Now let's split the data into training, validation, and test sets. Since this is a recommender, we're gonna split by removing some of the user's reviews.

For every user, so long as the user has more than 5 reviews, remove one review for the validation set and one review for the test set.

In [85]:
print(list(user_review_data.keys())[0])

asel82_reviews.csv


In [86]:
# remove all values with nan in the review column
for key in tqdm(user_review_data.keys()):
    user_review_data[key] = user_review_data[key].dropna(subset=['movie_rating'])

100%|██████████| 1000/1000 [00:01<00:00, 884.26it/s]


In [87]:
train_reviews = []
validation_reviews = []
test_reviews = []
for user_id, reviews in tqdm(user_review_data.items()):
    if len(reviews) > 50:
        validation_review_data_df = reviews.sample(15, replace=False)
        validation_review_data = validation_review_data_df.to_dict('records')
        for review in validation_review_data:
            review['user_id'] = user_id
        validation_reviews.extend(validation_review_data)
        # remove the validation reviews from the training data
        reviews = reviews.drop(validation_review_data_df.index)
        test_review_data_df = reviews.sample(15, replace=False)
        test_review_data = test_review_data_df.to_dict('records')
        for review in test_review_data:
            review['user_id'] = user_id
        test_reviews.extend(test_review_data)
        # remove the test reviews from the training data
        reviews = reviews.drop(test_review_data_df.index)
        train_review_data = reviews.to_dict('records')
        for review in train_review_data:
            review['user_id'] = user_id
        train_reviews.extend(train_review_data)
    else:
        # if the user has less than 5 reviews, we will use all of them for training
        train_review_data = reviews.to_dict('records')
        for review in train_review_data:
            review['user_id'] = user_id
        train_reviews.extend(train_review_data)

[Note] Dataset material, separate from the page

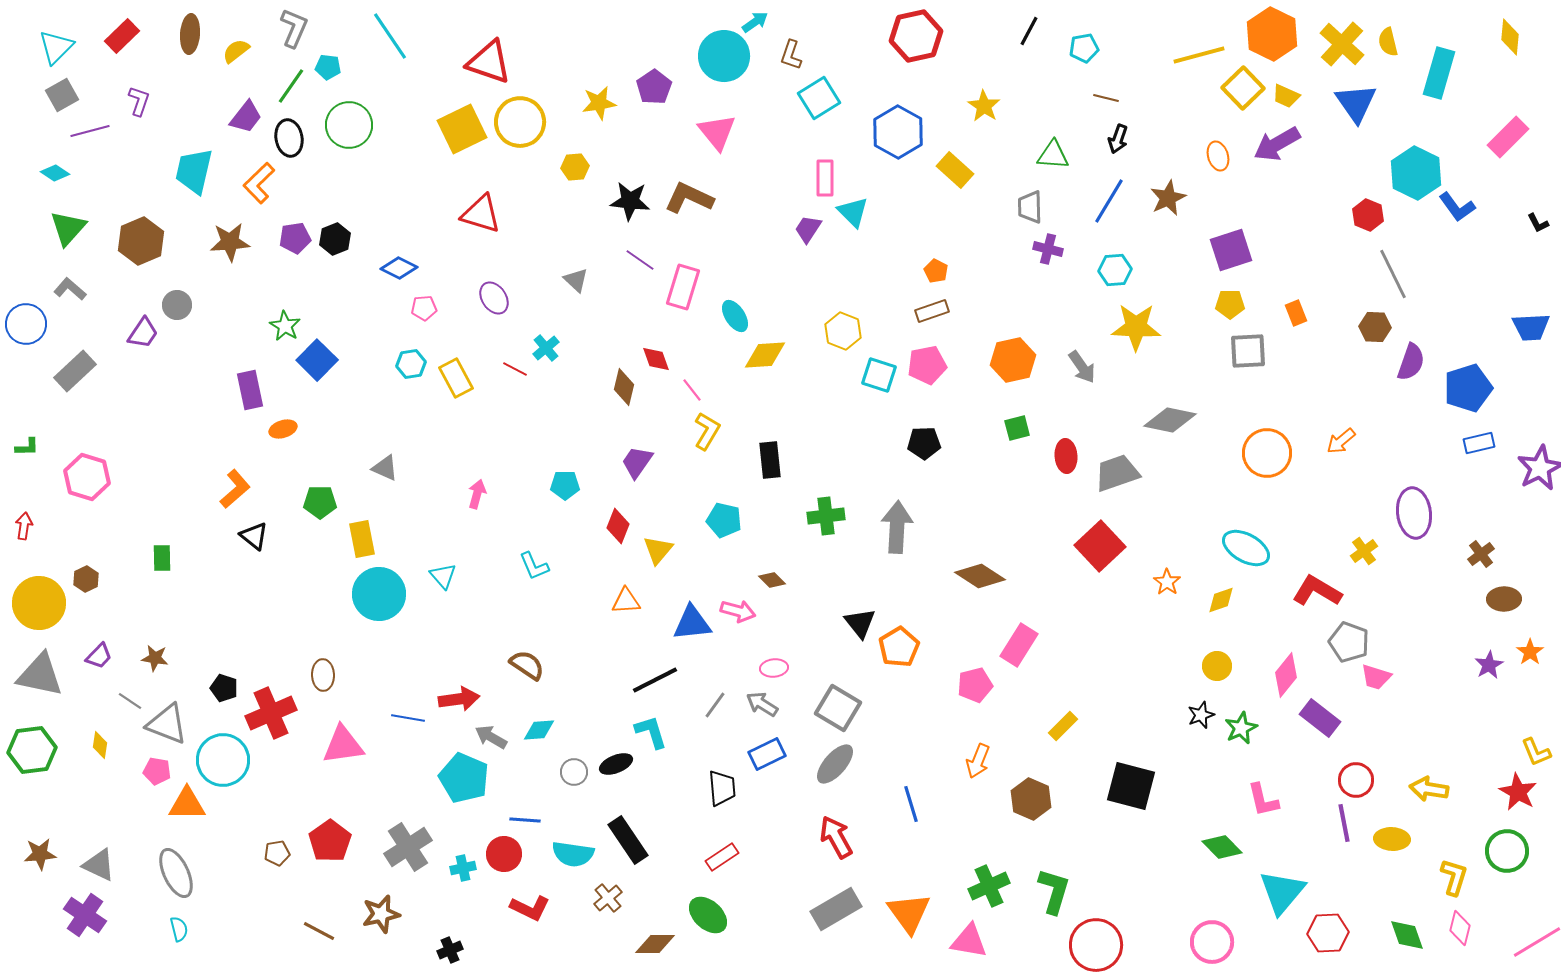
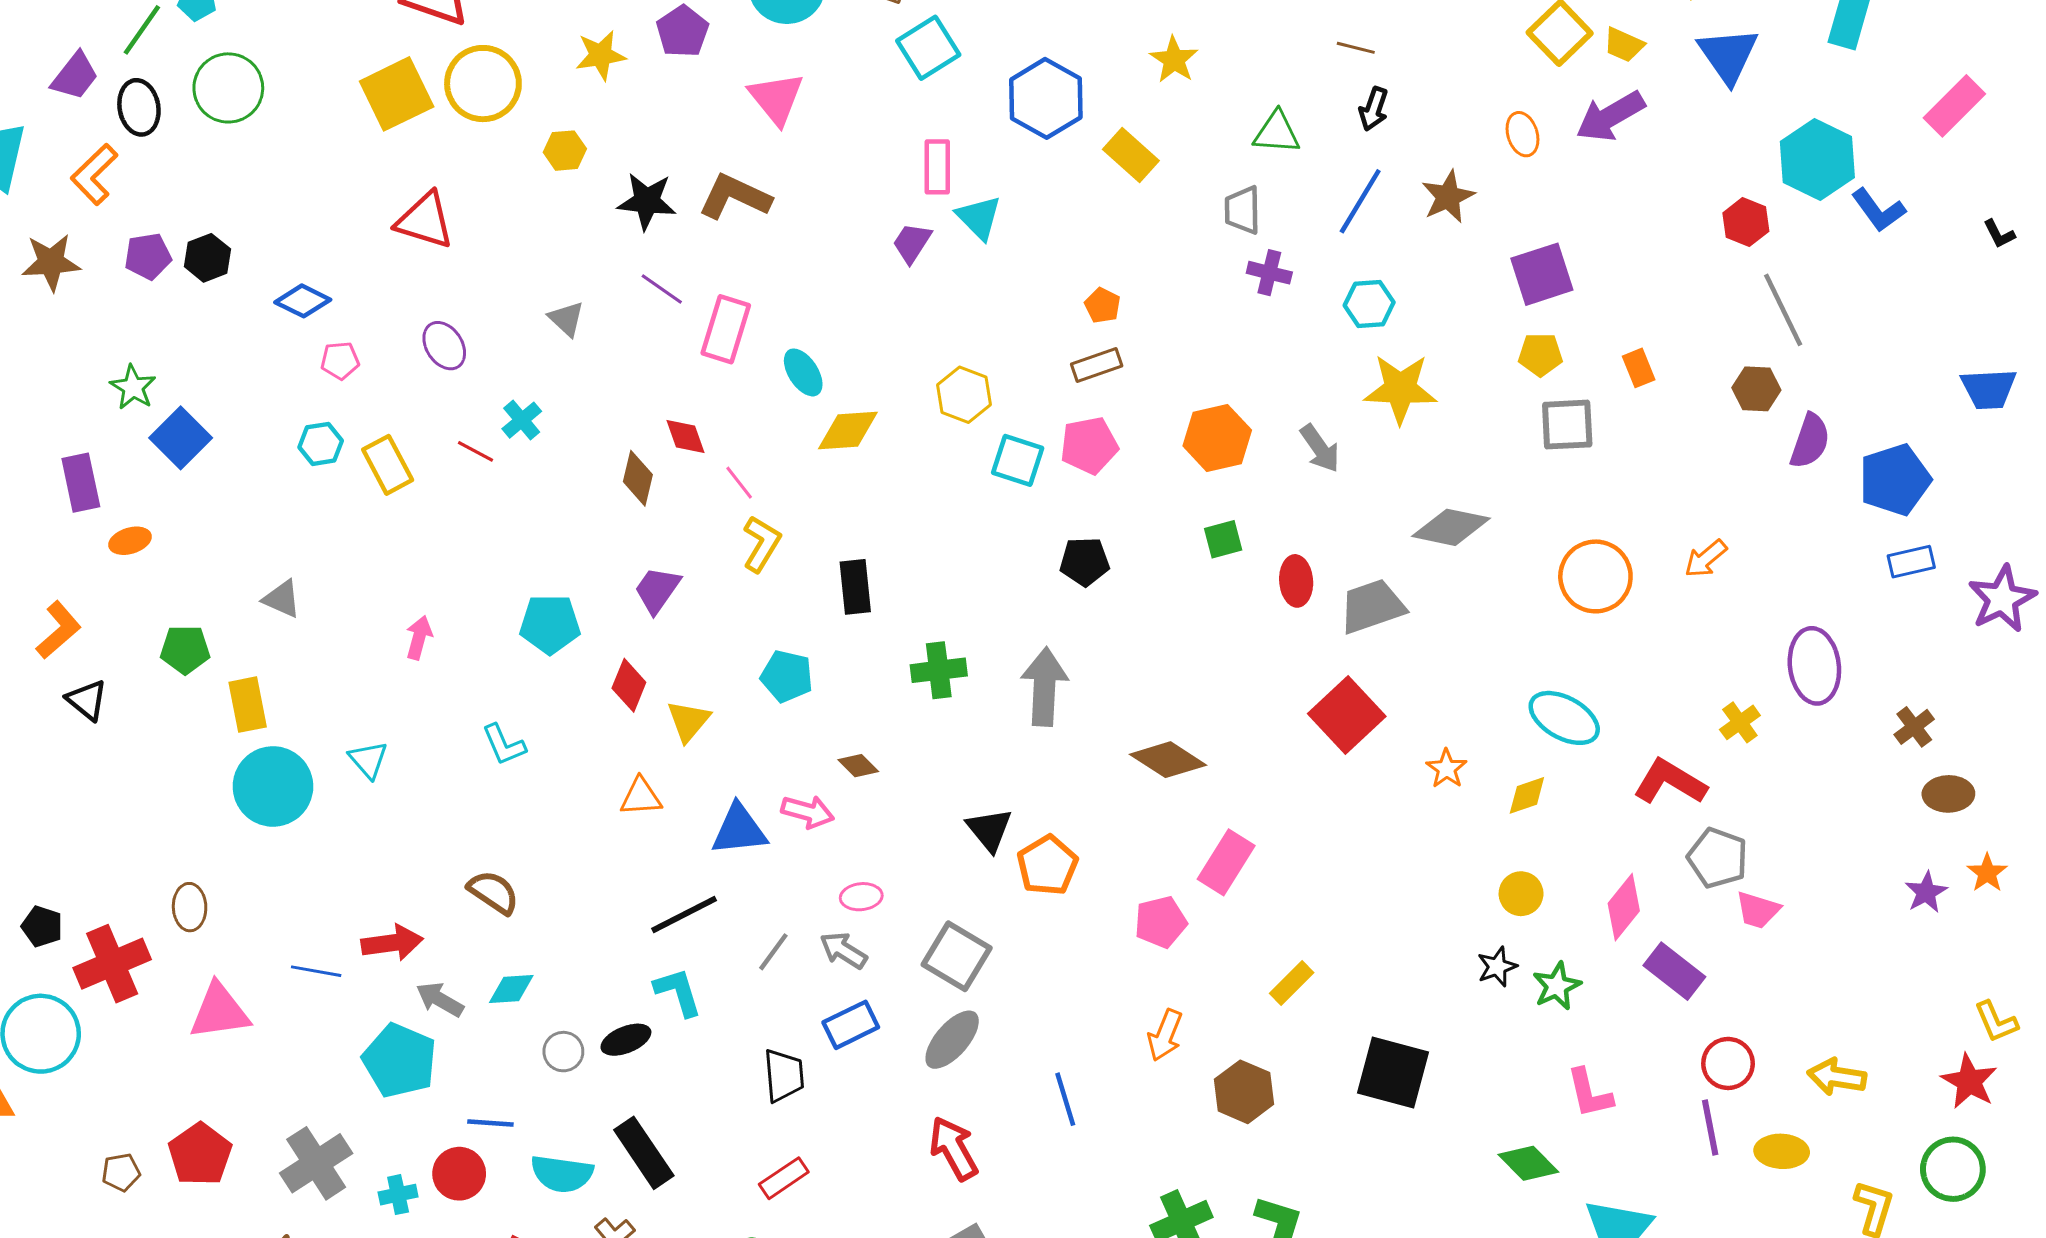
cyan pentagon: (565, 485) -> (550, 624), size x1.4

print(f'Train reviews: {len(train_reviews)}')
print(f'Validation reviews: {len(validation_reviews)}')
print(f'Test reviews: {len(test_reviews)}')

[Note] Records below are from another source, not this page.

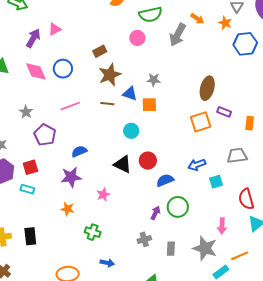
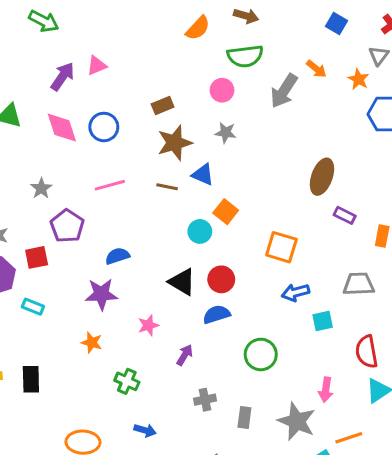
gray star: (154, 80) -> (226, 133), moved
orange square: (149, 105) -> (226, 212), moved, turned 35
orange square: (201, 122) -> (281, 247), moved, turned 30
red square: (30, 167) -> (37, 257), moved
blue semicircle: (165, 180) -> (217, 314), moved
purple arrow: (155, 213) -> (185, 355), moved

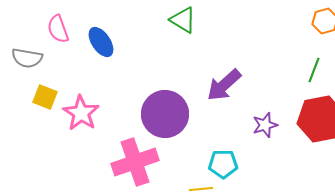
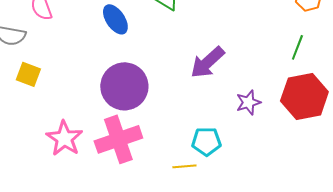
blue ellipse: (101, 42) -> (115, 19), moved
pink star: (81, 113) -> (64, 138), moved
purple circle: (165, 114) -> (124, 86), moved

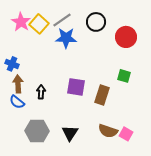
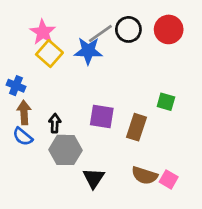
gray line: (62, 20) -> (100, 33), moved
pink star: (21, 22) -> (43, 32), moved
yellow square: (39, 24) -> (49, 54), moved
red circle: (126, 37) -> (169, 29), moved
gray hexagon: (37, 131) -> (66, 150), moved

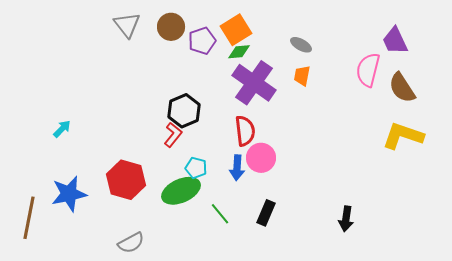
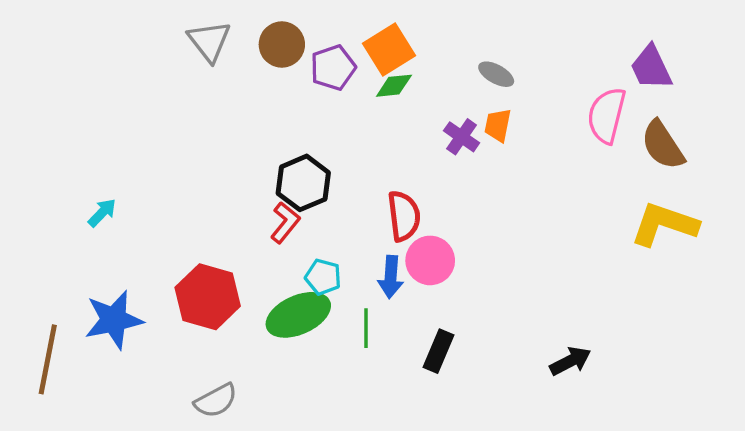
purple cross: (254, 83) -> (462, 137), moved, size x0.5
green line: (220, 214) -> (366, 328), moved, turned 40
black arrow: (346, 219) -> (570, 361), turned -125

100%|██████████| 1000/1000 [00:02<00:00, 340.22it/s]

Train reviews: 396059
Validation reviews: 12300
Test reviews: 12300





## Build the Model
Now that we have the training data, let's construct the model to train.

In [104]:
num_train_users = len(set([review['user_id'] for review in train_reviews]))
num_train_items = len(set([review['movie_id'] for review in train_reviews]))
num_total_items = len(set([review['movie_id'] for review in train_reviews + validation_reviews + test_reviews]))
num_nodes = num_train_users + num_total_items
print(f'Number of train users: {num_train_users}')
print(f'Number of train items: {num_train_items}')
print(f'Number of nodes: {num_nodes}')

Number of train users: 1000
Number of train items: 43225
Number of nodes: 45001


In [105]:
num_val_users = len(set([review['user_id'] for review in validation_reviews]))
num_val_items = len(set([review['movie_id'] for review in validation_reviews]))
num_val_nodes = num_val_users + num_val_items

In [106]:
# Let's map users to ids
movie_id_to_movie_name = dict()
for review in train_reviews + validation_reviews + test_reviews:
    movie_id_to_movie_name[review['movie_id']] = review['movie_title']

user_to_id = dict()
for i, user_id in enumerate(set([review['user_id'] for review in train_reviews + validation_reviews + test_reviews])):
    user_to_id[user_id] = i

# Let's map movies to ids
movie_to_id = dict()
for i, movie_id in enumerate(set([review['movie_id'] for review in train_reviews + validation_reviews + test_reviews])):
    movie_to_id[movie_id] = i + num_train_users

# Let's map ids to users
id_to_user = dict()
for user_id, index in user_to_id.items():
    id_to_user[index] = user_id

# Let's map ids to movies
id_to_movie = dict()
for movie_id, index in movie_to_id.items():
    id_to_movie[index] = movie_id

# Let's map movie names to movie ids
movie_name_to_movie_id = dict()
for movie_id, movie_name in movie_id_to_movie_name.items():
    movie_name_to_movie_id[movie_name] = movie_id

In [107]:
import random

def convert_review_to_edge(review):
    user_id = user_to_id[review['user_id']]
    movie_id = movie_to_id[review['movie_id']]
    edge_weight = review['movie_rating']
    if (edge_weight < 3.5 and edge_weight > 2.5):
        return None, None
    edge = (user_id, movie_id)
    edge_weight = review['movie_rating']
    return edge, edge_weight

def shuffle_edges_and_edge_weights(edges, edge_weights):
    c = list(zip(edges, edge_weights))
    random.shuffle(c)
    return zip(*c)

def convert_reviews_to_edges(reviews):
    edges = []
    edge_weights = []
    for review in tqdm(reviews):
        edge, edge_weight = convert_review_to_edge(review)
        if edge is not None:
            edges.append(edge)
            edge_weights.append(edge_weight)
    
    # Reformat the edges to be a tensor
    edges = torch.tensor(edges, dtype=torch.long).t().contiguous()
    return edges, edge_weights

In [108]:
# Now let's create the edges between users and movies.
# The id of the user will be the index of the user in the user_to_id dict
# The id of the movie will be the index of the movie in the movie_to_id dict + the number of users

train_edges, train_edge_weights = convert_reviews_to_edges(train_reviews)
validation_edges, validation_edge_weights = convert_reviews_to_edges(validation_reviews)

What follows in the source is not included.